The Case for Eclipticism

First off, the story so far - and so yes, this will contain spoilers:

Bella, the most popular girl in school because she is mopey and self indulgent, also does not think a lot, which has attracted Edward, the mopey and self indulgent hundred year old vampire from a local band that has sworn off feasting on humans but has never passed the final year of high school. When Bella starts to feel the same way, Edward runs away so that she will forget him, but not before planting a post hypnotic suggestion that reminds her of him any time she is about to have any fun. Meanwhile, local boy Jacob also pines for Bella, and decides to compete with Edward for Bella’s affections by getting all buff and losing his shirt a lot in her presence – which happens even more when he becomes a clothing-averse werewolf. Bella is almost turned by Jacob’s highly convincing six-pack/argument, until Edward comes back… which is where Twilight: Eclipse comes in.

Eclipse shows graduation time in Bella's world, meaning her lifelong bestest friends at school can officially fall off the face of the planet and Bella's life can revolve around becoming a Vampire while still stringing along the Werewolves. The ads may say there is a choice to be made, but there isn't - you know how this is going, but Bella keeps the wolves in reserve any way, quite selfishly really as it turns out her mopey self indulgence has brought down the wrath of a few vamps (in all senses of the word), and so the men in her life spring to protect her in their undead and partly clothed way.

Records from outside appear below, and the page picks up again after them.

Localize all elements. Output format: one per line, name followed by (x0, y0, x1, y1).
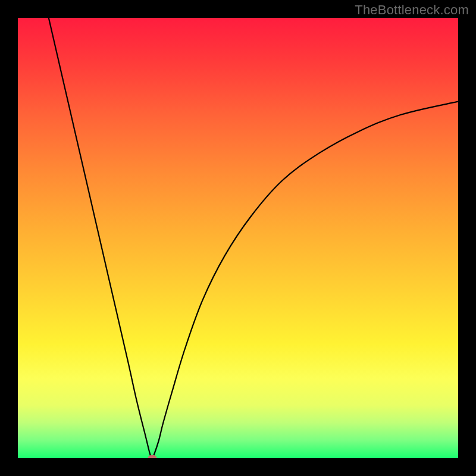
minimum-marker (148, 455, 156, 459)
bottleneck-curve (18, 18, 458, 458)
watermark-text: TheBottleneck.com (355, 2, 469, 18)
plot-area (18, 18, 458, 458)
curve-path (49, 18, 458, 458)
chart-frame: TheBottleneck.com (0, 0, 476, 476)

So, the "real" story may be as obvious as the abdominal muscles on Jacob's stomach, but then the attraction to the series is probably based in large part on the attractiveness of the cast. Bella may be all about Edward, but the appreciative grunts that emanated from the Embassy cinema crowd when Jacob finally appeared sans shirt showed that the audience was mostly Team Jacob.

And really, visually is the only way to really appreciate these movies, as the attempts at deep dialogue between the main actors had me torn between falling asleep and ripping my ears off. There are a few attempts at humour, but the ones that work tend to be theose poking fun at the movies themselves; those that try and breath life into the characters are just painful.

Luckily, the third installment also has a few supernatural scrapping scenes, vampire versus werewolf versus vampire and the like, and these keep the movie entertaining. There are also a few interesting (relatively speaking) backstories told, though the vampires are still too cool for school to actually be likable, and the werewolves stay firmly on their side of the story river. The film has a 2.5 hour running time, but it feels closer to 5, dragging as it does as the attempts at character development weighs it down.

The enjoyment of the film can be enhanced if you don't take it too seriously, plus wait in anticipation of the reaction of the louder members of the audience whenever Jacob turns up. I think the fact I viewed this at the Embassy also enhanced how much I enjoyed Eclipse, because really, it is quite a bad film in almost every way. Well, almost every way.

Verdict: I am not sure whether to recommend this or not, but then, I think Eclipse is one of those films that people will already know whether or not they want to see it. Moments of humour, quite a bit of action, and a lead cast of mainly unlikeable characters with dreadful dialogue - these are elements that could make a great film, though Eclipse gets the proportions all wrong. Not that this has had any impact on its box office. It's a money making machine, and that in itself is worth a point or two. 6 new moons out of 10.

1 comment:

Kiwi in Zurich said...

I have no doubt that your review is more entertaining than the film!